Physique Canada recently announced its first first doping control infraction – basically, we caught a cheater at one of our contests this summer. The amount of buzz it garnered on social media was astounding, more so than even the victorious comeback story of Nadia Moussa. Our announcement reached thousands more people on FB than anything we’ve ever posted. Most, if not all, comments and shares were positive and supportive of our doping control program.

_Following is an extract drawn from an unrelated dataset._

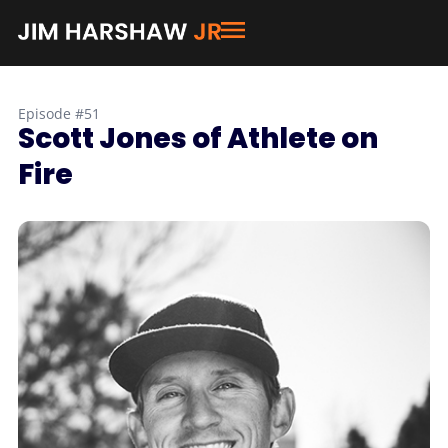
Episode #51
Scott Jones of Athlete on
Fire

Amongst the federation’s executive, there was almost relief to finally have our first positive drug test from the lab. It’s almost paradoxical, but we needed to catch a cheater to prove that our sandbox is clean. We needed to show proof that we do indeed have a robust program of anti-doping and that we just don’t claim to be anti-drug but that we prove we are anti-drug. What better way to prove we have a good doping control program than to finally catch a cheater?
Many organizations who claim to be anti-drug do the opposite: they bury the positive tests. This behaviour is not limited to the sport of bodybuilding – UCI comes to mind, and look where it got them: a complete loss of credibility that will take years to repair. Sure you can collect urine specimens, sure you can send those specimens to a lab (or, like us, to a WADA lab, but trust me, that contract is almost impossible to get), but what do you do with the results? Fearing legal reprisals, most bodybuilding orgs do not list the positive drug tests for all to see, as per the WADA Code. If they do, it is many months after the fact, and names of the guilty are redacted.